Directory structure so far

With all these files, let's do a recap of which files we have now in our Deployment Project: Directory Structure

And if you collapse all directory but the main ones, you see where we are going: 1 Directory for each Docker Container

  • proxyserver
  • staticsite

Then, last section before we are going to create more Containers: "Domainnames"

Domainnames

The proxyserver is listening to port 443 and domainname www.mydomain.com.

But we will have many more subdomains or other domains in out deployment. For example:

  • api-production.mydomain.com (Written in NodeJS)
  • api-development.mydomain.com (Written in NodeJS)
  • microservice-handling-images.mydomain.com (Written in Python FastAPI)
  • app.mydomain.com (The UI written in ReactJS)

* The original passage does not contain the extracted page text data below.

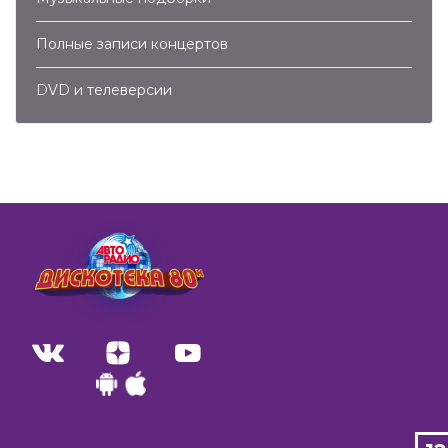
Полные записи концертов
DVD и телеверсии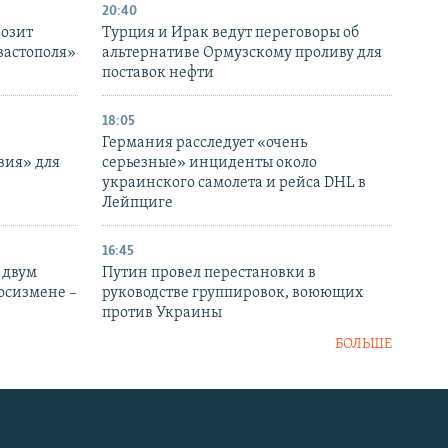
20:40
розит
Турция и Ирак ведут переговоры об
вастополя»
альтернативе Ормузскому проливу для
поставок нефти
18:05
Германия расследует «очень
вия» для
серьезные» инциденты около
украинского самолета и рейса DHL в
Лейпциге
16:45
 двум
Путин провел перестановки в
госизмене –
руководстве группировок, воюющих
против Украины
БОЛЬШЕ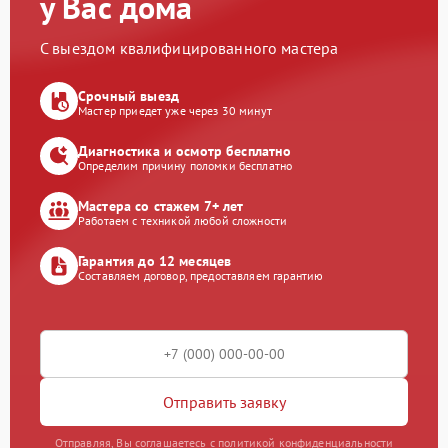
у Вас дома
С выездом квалифицированного мастера
Срочный выезд
Мастер приедет уже через 30 минут
Диагностика и осмотр бесплатно
Определим причину поломки бесплатно
Мастера со стажем 7+ лет
Работаем с техникой любой сложности
Гарантия до 12 месяцев
Составляем договор, предоставляем гарантию
Отправить заявку
Отправляя, Вы соглашаетесь с политикой конфиденциальности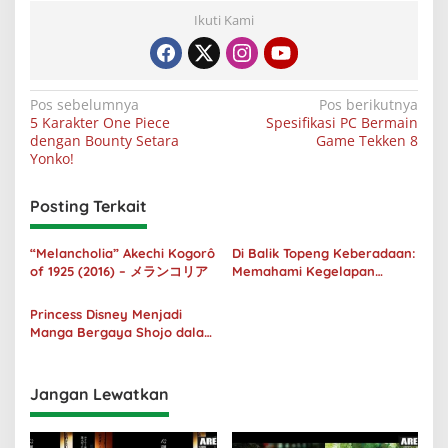
Ikuti Kami
Navigasi
Pos sebelumnya
Pos berikutnya
5 Karakter One Piece
Spesifikasi PC Bermain
pos
dengan Bounty Setara
Game Tekken 8
Yonko!
Posting Terkait
“Melancholia” Akechi Kogorô
Di Balik Topeng Keberadaan:
of 1925 (2016) – メランコリア
Memahami Kegelapan
Manusia melalui No Longer
Human
Princess Disney Menjadi
Manga Bergaya Shojo dalam
Kolaborasi DenganOh My
Café
Jangan Lewatkan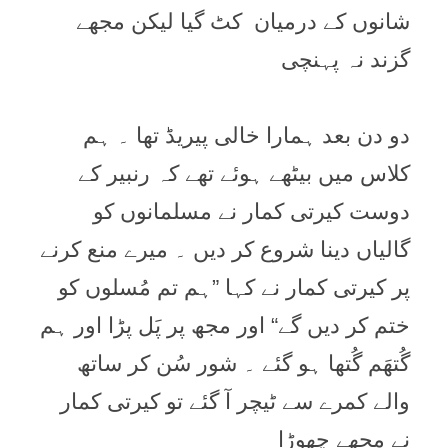
شانوں کے درمیان کٹ گیا لیکن مجھے
گزند نہ پہنچی
دو دن بعد ہمارا خالی پیریڈ تھا ۔ ہم
کلاس میں بیٹھے ہوئے تھے کہ رنبیر کے
دوست کیرتی کمار نے مسلمانوں کو
گالیاں دینا شروع کر دیں ۔ میرے منع کرنے
پر کیرتی کمار نے کہا ”ہم تم مُسلوں کو
ختم کر دیں گے“ اور مجھ پر پَل پڑا اور ہم
گُتھَم گُتھا ہو گئے ۔ شور سُن کر ساتھ
والے کمرے سے ٹیچر آ گئے تو کیرتی کمار
نے مجھے چھوڑا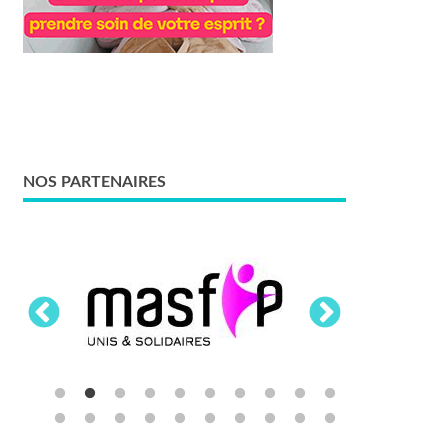
NOS PARTENAIRES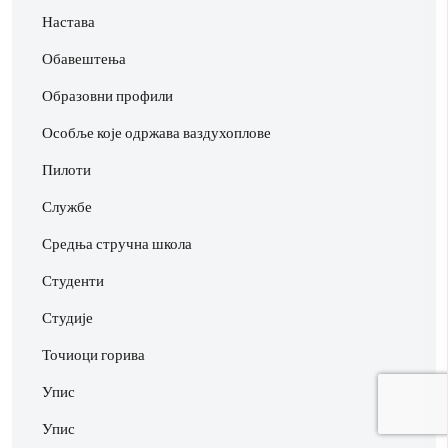
Настава
Обавештења
Образовни профили
Особље које одржава ваздухоплове
Пилоти
Службе
Средња стручна школа
Студенти
Студије
Точиоци горива
Упис
Упис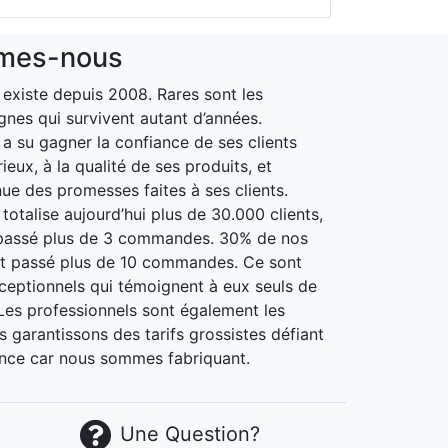
mes-nous
xiste depuis 2008. Rares sont les
gnes qui survivent autant d’années.
 su gagner la confiance de ses clients
ieux, à la qualité de ses produits, et
nue des promesses faites à ses clients.
otalise aujourd’hui plus de 30.000 clients,
passé plus de 3 commandes. 30% de nos
nt passé plus de 10 commandes. Ce sont
xceptionnels qui témoignent à eux seuls de
. Les professionnels sont également les
 garantissons des tarifs grossistes défiant
nce car nous sommes fabriquant.
Une Question?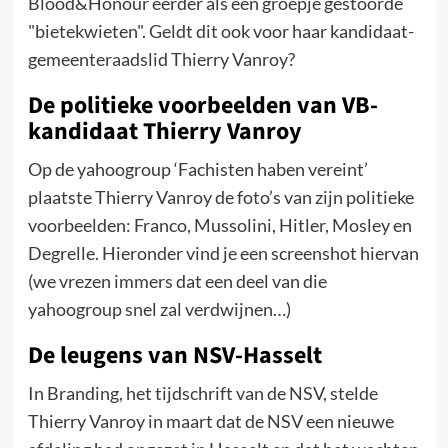
Blood&Honour eerder als een groepje gestoorde
"bietekwieten". Geldt dit ook voor haar kandidaat-
gemeenteraadslid Thierry Vanroy?
De politieke voorbeelden van VB-
kandidaat Thierry Vanroy
Op de yahoogroup ‘Fachisten haben vereint’
plaatste Thierry Vanroy de foto’s van zijn politieke
voorbeelden: Franco, Mussolini, Hitler, Mosley en
Degrelle. Hieronder vind je een screenshot hiervan
(we vrezen immers dat een deel van die
yahoogroup snel zal verdwijnen…)
De leugens van NSV-Hasselt
In Branding, het tijdschrift van de NSV, stelde
Thierry Vanroy in maart dat de NSV een nieuwe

All these domains are set up at our Hosting Provider and all pointing to the Host we are working on.

Advantage

The big advantage is that moving Containers around to other Hosts is a very easy task:

  • 'git pull' the whole deployment project on another Host
  • Start proxyserver there
  • Start the containers there (only the ones which need to run on this host)
  • Flip the IP addresses of these (sub)domains at your Domainname-provider.

If the same Container is also running at another Host, no harm done, because that other host just does not get the requests since the domainname is not pointing to that host.